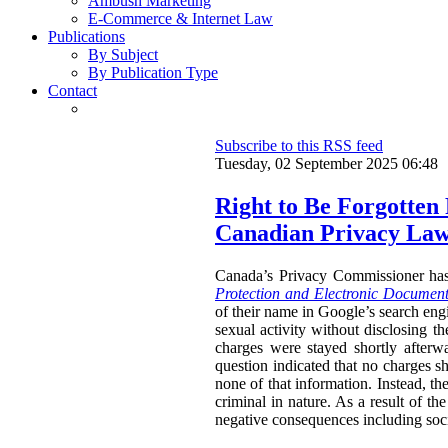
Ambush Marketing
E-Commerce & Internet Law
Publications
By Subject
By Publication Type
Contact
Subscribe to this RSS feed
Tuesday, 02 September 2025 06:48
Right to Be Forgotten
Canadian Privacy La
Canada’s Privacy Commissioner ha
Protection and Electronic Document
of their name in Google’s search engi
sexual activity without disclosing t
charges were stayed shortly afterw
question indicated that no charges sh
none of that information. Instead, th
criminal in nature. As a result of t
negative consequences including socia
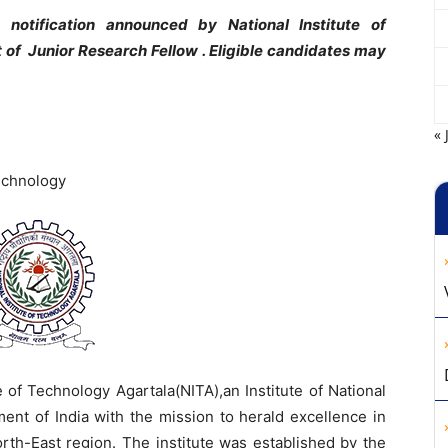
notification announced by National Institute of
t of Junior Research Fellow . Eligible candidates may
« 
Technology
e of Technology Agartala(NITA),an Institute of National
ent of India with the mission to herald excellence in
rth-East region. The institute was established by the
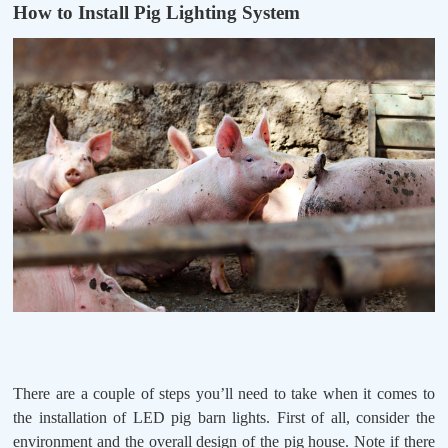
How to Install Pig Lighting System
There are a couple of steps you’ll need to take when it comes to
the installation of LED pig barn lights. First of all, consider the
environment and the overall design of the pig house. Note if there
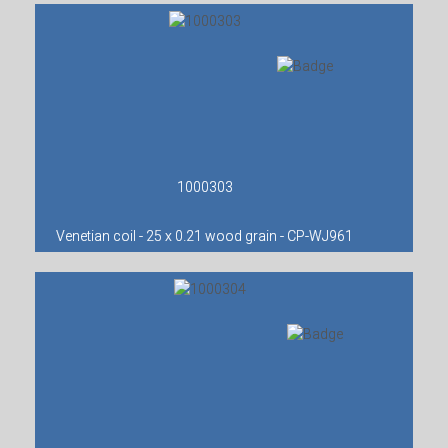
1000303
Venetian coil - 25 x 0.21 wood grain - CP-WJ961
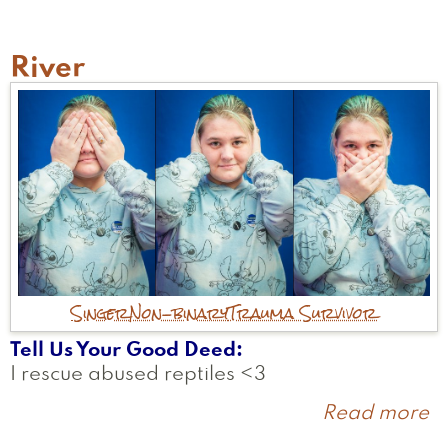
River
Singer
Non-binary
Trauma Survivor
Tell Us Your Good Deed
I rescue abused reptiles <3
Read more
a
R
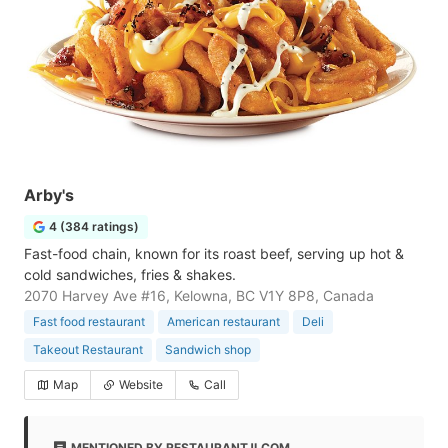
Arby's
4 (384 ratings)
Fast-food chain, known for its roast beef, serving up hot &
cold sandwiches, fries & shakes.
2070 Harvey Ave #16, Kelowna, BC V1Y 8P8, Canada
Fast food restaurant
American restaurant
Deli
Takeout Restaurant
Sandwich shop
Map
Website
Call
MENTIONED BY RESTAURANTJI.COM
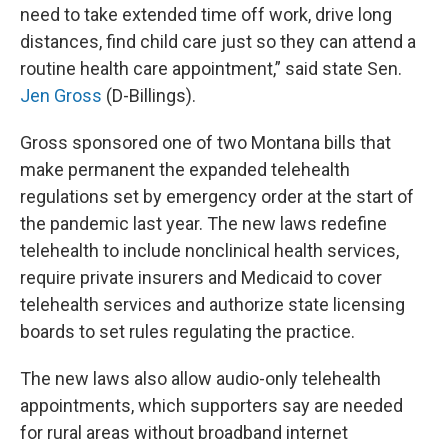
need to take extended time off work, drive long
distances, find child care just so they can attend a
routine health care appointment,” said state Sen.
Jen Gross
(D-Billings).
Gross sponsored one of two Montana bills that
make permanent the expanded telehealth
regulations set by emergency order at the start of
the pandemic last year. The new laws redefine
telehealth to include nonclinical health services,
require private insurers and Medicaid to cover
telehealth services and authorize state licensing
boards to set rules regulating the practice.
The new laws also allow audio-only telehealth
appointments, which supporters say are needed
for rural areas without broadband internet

ASSIGNMENT — Excluding the pictures, restate the records above word for word.

THE COMPLETED TASK —
Ambush Marketing
E-Commerce & Internet Law
Publications
By Subject
By Publication Type
Contact
Subscribe to this RSS feed
Tuesday, 02 September 2025 06:48
Right to Be Forgotten
Canadian Privacy La
Canada’s Privacy Commissioner ha
Protection and Electronic Document
of their name in Google’s search engi
sexual activity without disclosing t
charges were stayed shortly afterw
question indicated that no charges sh
none of that information. Instead, th
criminal in nature. As a result of t
negative consequences including socia
notification announced by National Institute of
t of Junior Research Fellow . Eligible candidates may
« 
Technology
e of Technology Agartala(NITA),an Institute of National
ent of India with the mission to herald excellence in
rth-East region. The institute was established by the
How to Install Pig Lighting System
There are a couple of steps you’ll need to take when it comes to
the installation of LED pig barn lights. First of all, consider the
environment and the overall design of the pig house. Note if there
1000303
Venetian coil - 25 x 0.21 wood grain - CP-WJ961
River
Singer
Non-binary
Trauma Survivor
Tell Us Your Good Deed
I rescue abused reptiles <3
Read more
a
R
Arby's
4 (384 ratings)
Fast-food chain, known for its roast beef, serving up hot &
cold sandwiches, fries & shakes.
2070 Harvey Ave #16, Kelowna, BC V1Y 8P8, Canada
Fast food restaurant
American restaurant
Deli
Takeout Restaurant
Sandwich shop
Map
Website
Call
MENTIONED BY RESTAURANTJI.COM
need to take extended time off work, drive long
distances, find child care just so they can attend a
routine health care appointment,” said state Sen.
Jen Gross
(D-Billings).
Gross sponsored one of two Montana bills that
make permanent the expanded telehealth
regulations set by emergency order at the start of
the pandemic last year. The new laws redefine
telehealth to include nonclinical health services,
require private insurers and Medicaid to cover
telehealth services and authorize state licensing
boards to set rules regulating the practice.
The new laws also allow audio-only telehealth
appointments, which supporters say are needed
for rural areas without broadband internet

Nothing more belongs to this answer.